THE TASK: Taking the entries below, transcribe only the lines starting with the one with "Subscribe to calendar" and going on through the one with "additional accounts can be wide and varied.", exactly as written, without the pictures.
---- RECORDED DATA
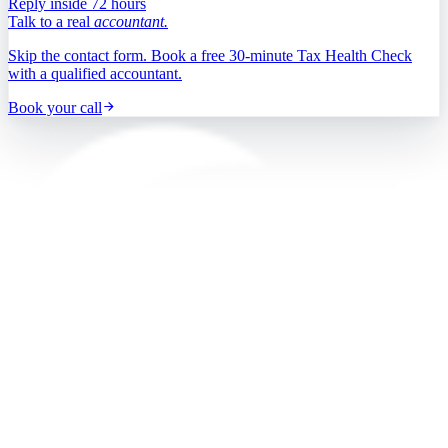
Reply inside 72 hours
Talk to a real
accountant.
Skip the contact form. Book a free 30-minute Tax Health Check
with a qualified accountant.
Book your call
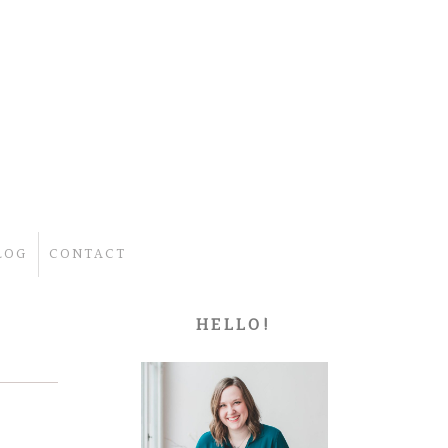
LOG
CONTACT
HELLO!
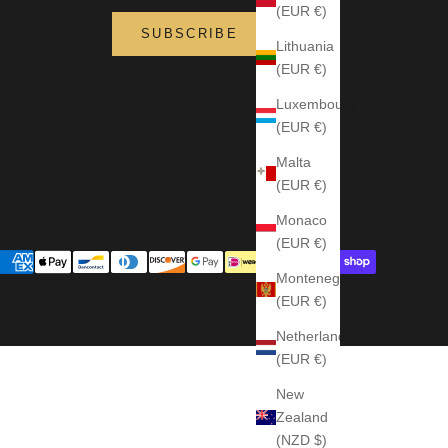
(EUR €)
SUBSCRIBE
Lithuania
(EUR €)
Luxembourg
(EUR €)
Malta
(EUR €)
Monaco
(EUR €)
Montenegro
(EUR €)
Netherlands
(EUR €)
New
Zealand
(NZD $)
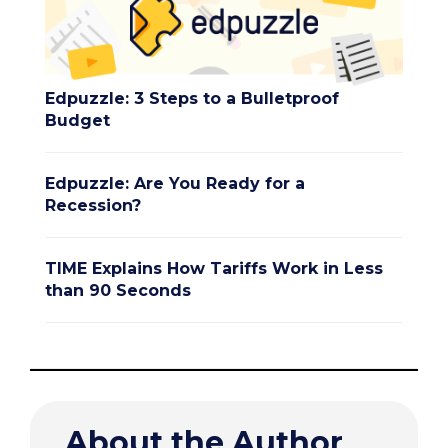
Edpuzzle: 3 Steps to a Bulletproof
Budget
Edpuzzle: Are You Ready for a
Recession?
TIME Explains How Tariffs Work in Less
than 90 Seconds
About the Author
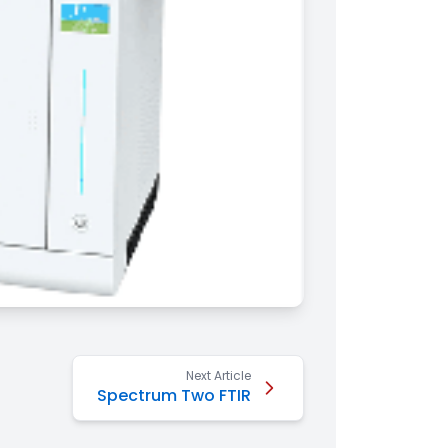
Next Article
Spectrum Two FTIR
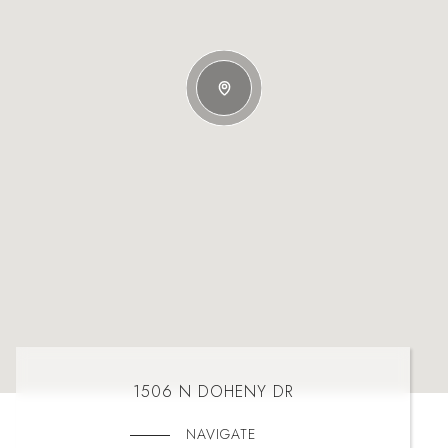
1506 N DOHENY DR
NAVIGATE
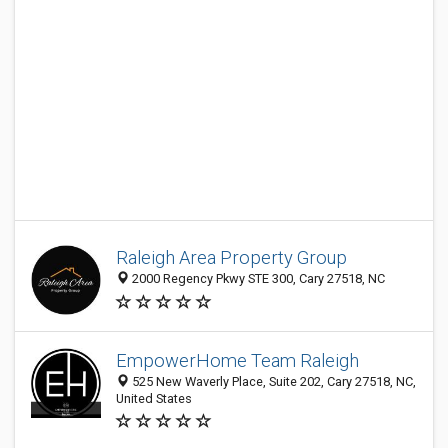
Raleigh Area Property Group
2000 Regency Pkwy STE 300, Cary 27518, NC
EmpowerHome Team Raleigh
525 New Waverly Place, Suite 202, Cary 27518, NC,
United States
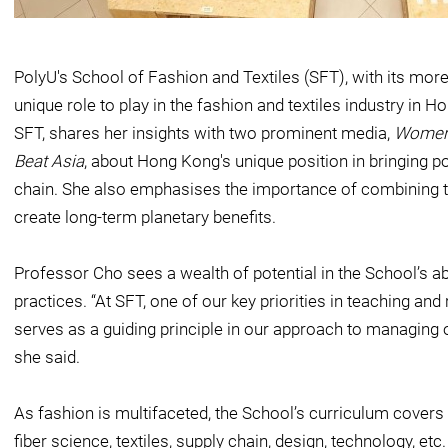
PolyU's School of Fashion and Textiles (SFT), with its more
unique role to play in the fashion and textiles industry in
SFT, shares her insights with two prominent media,
Women'
Beat Asia
, about Hong Kong's unique position in bringing p
chain. She also emphasises the importance of combining te
create long-term planetary benefits.
Professor Cho sees a wealth of potential in the School’s abi
practices. “At SFT, one of our key priorities in teaching and
serves as a guiding principle in our approach to managing 
she said.
As fashion is multifaceted, the School’s curriculum covers 
fiber science, textiles, supply chain, design, technology, etc.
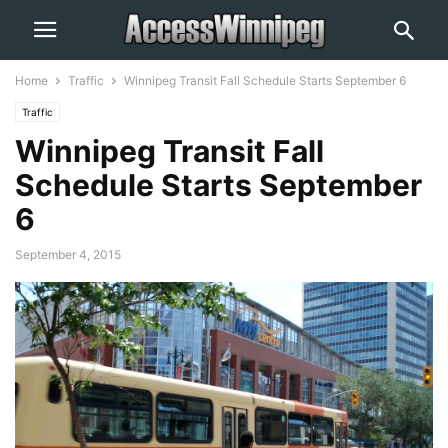
Home
Traffic
Winnipeg Transit Fall Schedule Starts September 6
Traffic
Winnipeg Transit Fall
Schedule Starts September
6
September 4, 2015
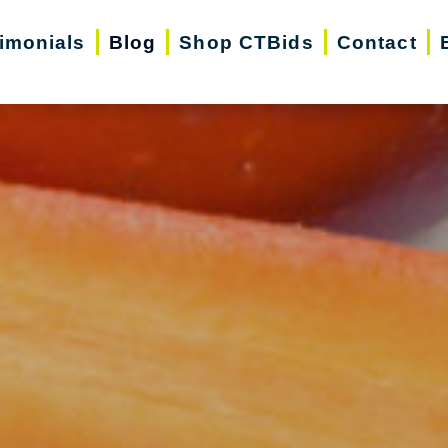
imonials
Blog
Shop CTBids
Contact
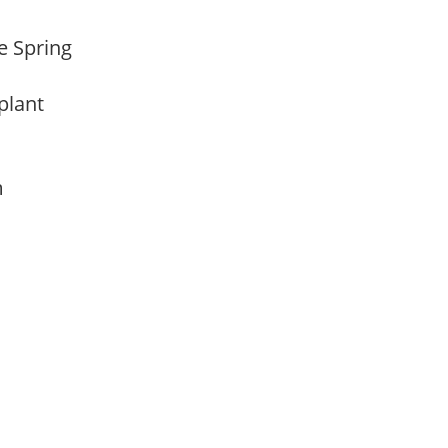
te Spring
 plant
am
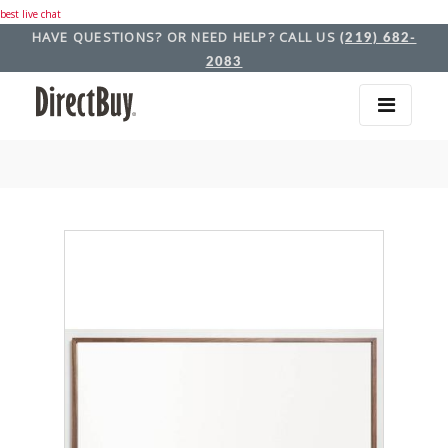
best live chat
HAVE QUESTIONS? OR NEED HELP? CALL US
(219) 682-
2083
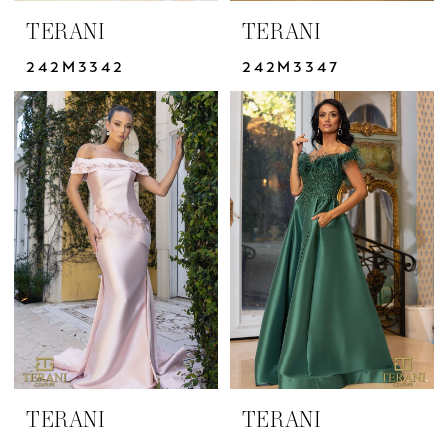
TERANI
TERANI
242M3342
242M3347
TERANI
TERANI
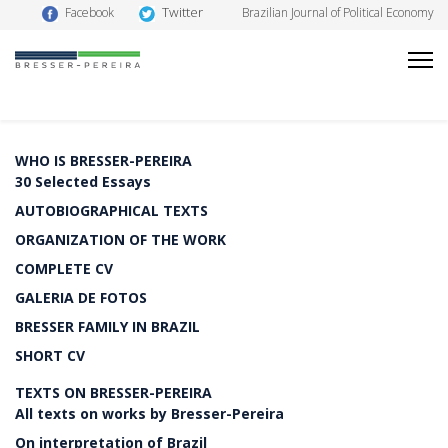
Twitter
Facebook
Brazilian Journal of Political Economy
WHO IS BRESSER-PEREIRA
30 Selected Essays
AUTOBIOGRAPHICAL TEXTS
ORGANIZATION OF THE WORK
COMPLETE CV
GALERIA DE FOTOS
BRESSER FAMILY IN BRAZIL
SHORT CV
TEXTS ON BRESSER-PEREIRA
All texts on works by Bresser-Pereira
On interpretation of Brazil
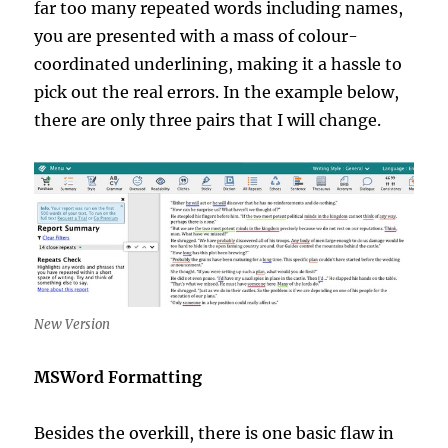
far too many repeated words including names,
you are presented with a mass of colour-
coordinated underlining, making it a hassle to
pick out the real errors. In the example below,
there are only three pairs that I will change.
New Version
MSWord Formatting
Besides the overkill, there is one basic flaw in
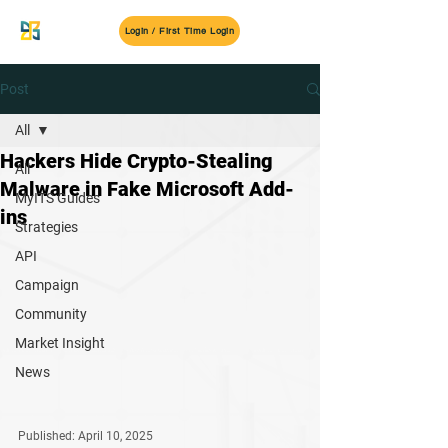
MyITS
Login / First Time Login
Post
All
Hackers Hide Crypto-Stealing
All
Malware in Fake Microsoft Add-
MyITS Guides
ins
Strategies
API
Campaign
Community
Market Insight
News
Published: April 10, 2025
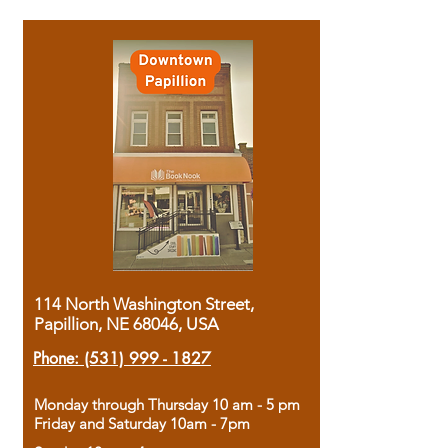
114 North Washington Street,
Papillion, NE 68046, USA
Phone:
(531) 999 - 1827
Monday through Thursday 10 am - 5 pm
Friday and Saturday 10am - 7pm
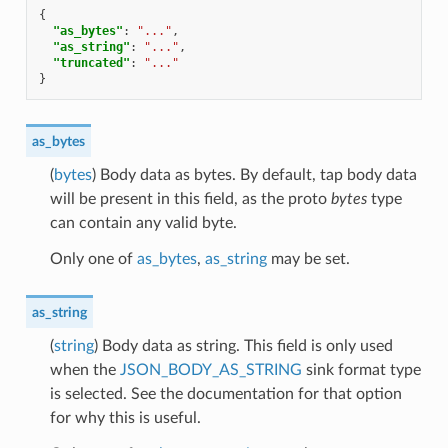
{
"as_bytes"
:
"..."
,
"as_string"
:
"..."
,
"truncated"
:
"..."
}
as_bytes
(
bytes
) Body data as bytes. By default, tap body data
will be present in this field, as the proto
bytes
type
can contain any valid byte.
Only one of
as_bytes
,
as_string
may be set.
as_string
(
string
) Body data as string. This field is only used
when the
JSON_BODY_AS_STRING
sink format type
is selected. See the documentation for that option
for why this is useful.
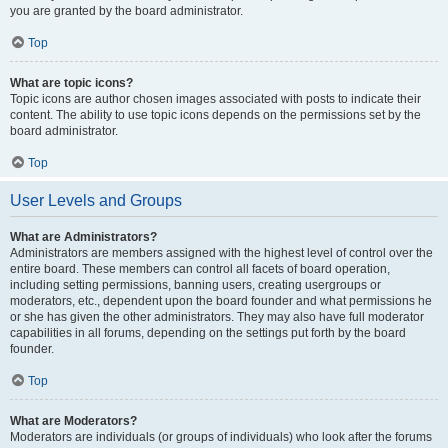
you are granted by the board administrator.
Top
What are topic icons?
Topic icons are author chosen images associated with posts to indicate their
content. The ability to use topic icons depends on the permissions set by the
board administrator.
Top
User Levels and Groups
What are Administrators?
Administrators are members assigned with the highest level of control over the
entire board. These members can control all facets of board operation,
including setting permissions, banning users, creating usergroups or
moderators, etc., dependent upon the board founder and what permissions he
or she has given the other administrators. They may also have full moderator
capabilities in all forums, depending on the settings put forth by the board
founder.
Top
What are Moderators?
Moderators are individuals (or groups of individuals) who look after the forums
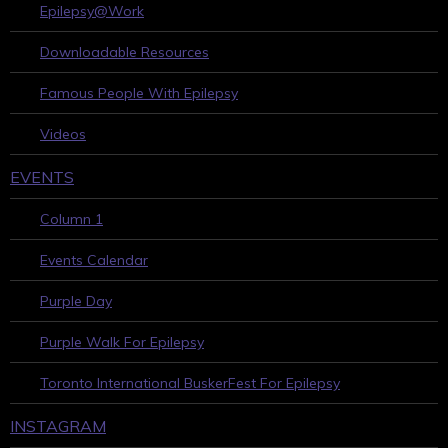
Epilepsy@Work
Downloadable Resources
Famous People With Epilepsy
Videos
EVENTS
Column 1
Events Calendar
Purple Day
Purple Walk For Epilepsy
Toronto International BuskerFest For Epilepsy
INSTAGRAM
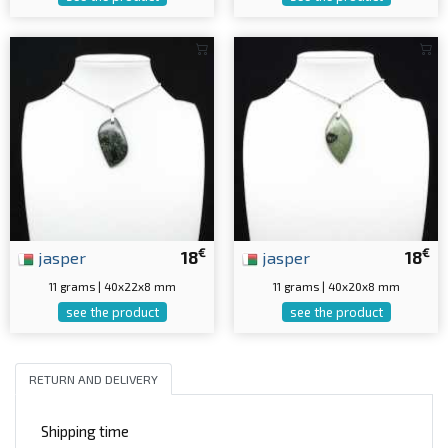
€
€
jasper
18
jasper
18
11 grams | 40x22x8 mm
11 grams | 40x20x8 mm
see the product
see the product
RETURN AND DELIVERY
Shipping time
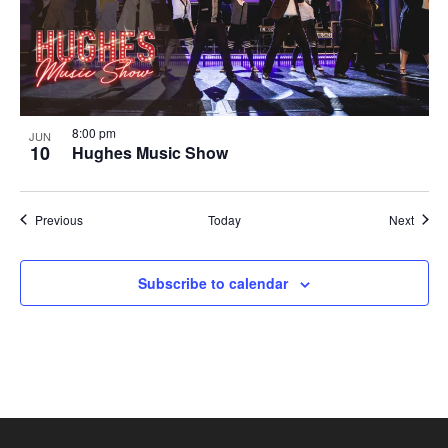
8:00 pm
JUN
10
Hughes Music Show
Shows
Show
Previous
Today
Next
Subscribe to calendar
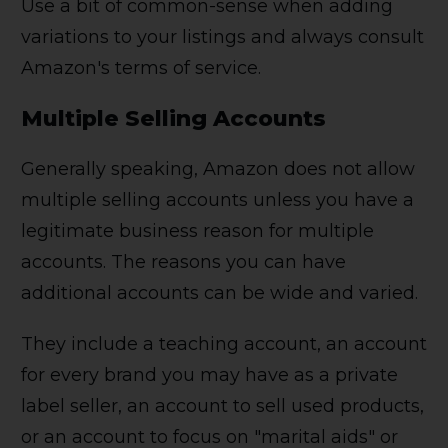
Use a bit of common-sense when adding
variations to your listings and always consult
Amazon's terms of service.
Multiple Selling Accounts
Generally speaking, Amazon does not allow
multiple selling accounts unless you have a
legitimate business reason for multiple
accounts. The reasons you can have
additional accounts can be wide and varied.
They include a teaching account, an account
for every brand you may have as a private
label seller, an account to sell used products,
or an account to focus on "marital aids" or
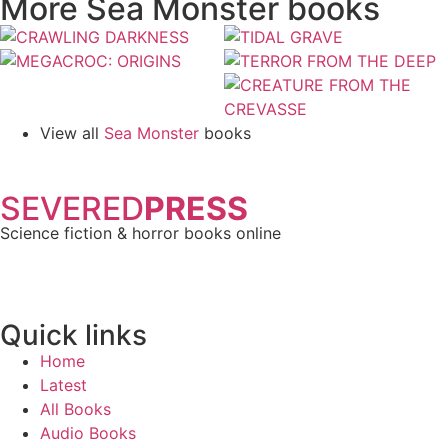
More Sea Monster books
View all
Sea Monster
books
SEVERED
PRESS
Science fiction & horror books online
Quick links
Home
Latest
All Books
Audio Books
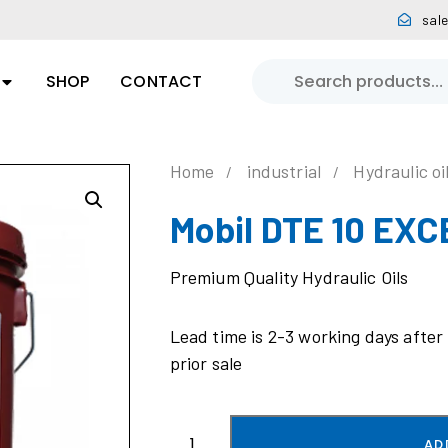
sal
SHOP
CONTACT
Home
industrial
Hydraulic oi
Mobil DTE 10 EXC
Premium Quality Hydraulic Oils
Lead time is 2-3 working days after
prior sale
AD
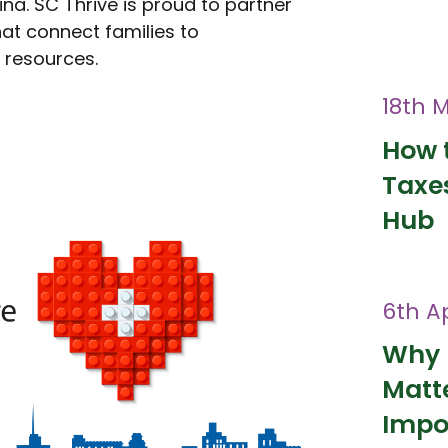
ina. SC Thrive is proud to partner
at connect families to
l resources.
18th 
How t
Taxes
Hub
6th Ap
Why 
Matt
Impo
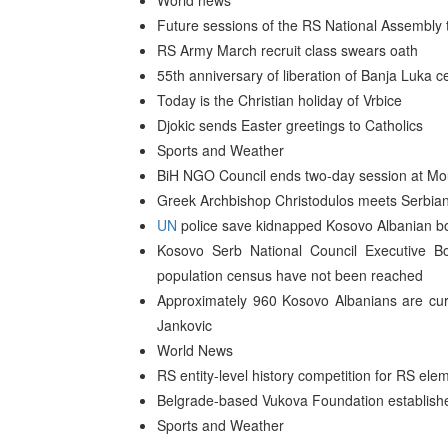
World news
Future sessions of the RS National Assembly t
RS Army March recruit class swears oath
55th anniversary of liberation of Banja Luka c
Today is the Christian holiday of Vrbice
Djokic sends Easter greetings to Catholics
Sports and Weather
BiH NGO Council ends two-day session at Mou
Greek Archbishop Christodulos meets Serbian 
UN
police save kidnapped Kosovo Albanian bo
Kosovo Serb National Council Executive B
population census have not been reached
Approximately 960 Kosovo Albanians are curr
Jankovic
World News
RS entity-level history competition for RS el
Belgrade-based Vukova Foundation establishes
Sports and Weather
--------
RESULT BELOW:
Subscribe to calendar
Use a bit of common-sense when adding
variations to your listings and always consult
Amazon's terms of service.
Multiple Selling Accounts
Generally speaking, Amazon does not allow
multiple selling accounts unless you have a
legitimate business reason for multiple
accounts. The reasons you can have
additional accounts can be wide and varied.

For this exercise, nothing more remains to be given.